=== DATASET EXCERPTS ===

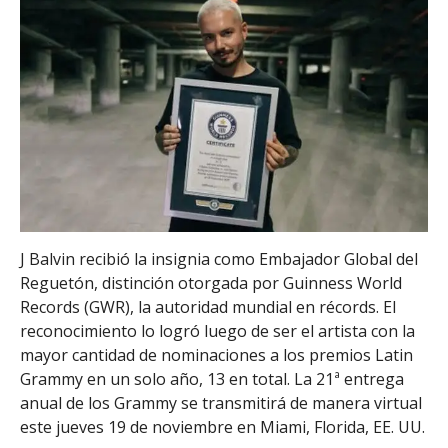
J Balvin recibió la insignia como Embajador Global del
Reguetón, distinción otorgada por Guinness World
Records (GWR), la autoridad mundial en récords. El
reconocimiento lo logró luego de ser el artista con la
mayor cantidad de nominaciones a los premios Latin
Grammy en un solo año, 13 en total. La 21ª entrega
anual de los Grammy se transmitirá de manera virtual
este jueves 19 de noviembre en Miami, Florida, EE. UU.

===

INSTRUCTIONS FOR THE TASK »
Set down exactly and only the lines from the start of the entries above through the line containing "mayor cantidad de", both ends included, omitting the pictures.

EXERCISE RESPONSE »
J Balvin recibió la insignia como Embajador Global del
Reguetón, distinción otorgada por Guinness World
Records (GWR), la autoridad mundial en récords. El
reconocimiento lo logró luego de ser el artista con la
mayor cantidad de nominaciones a los premios Latin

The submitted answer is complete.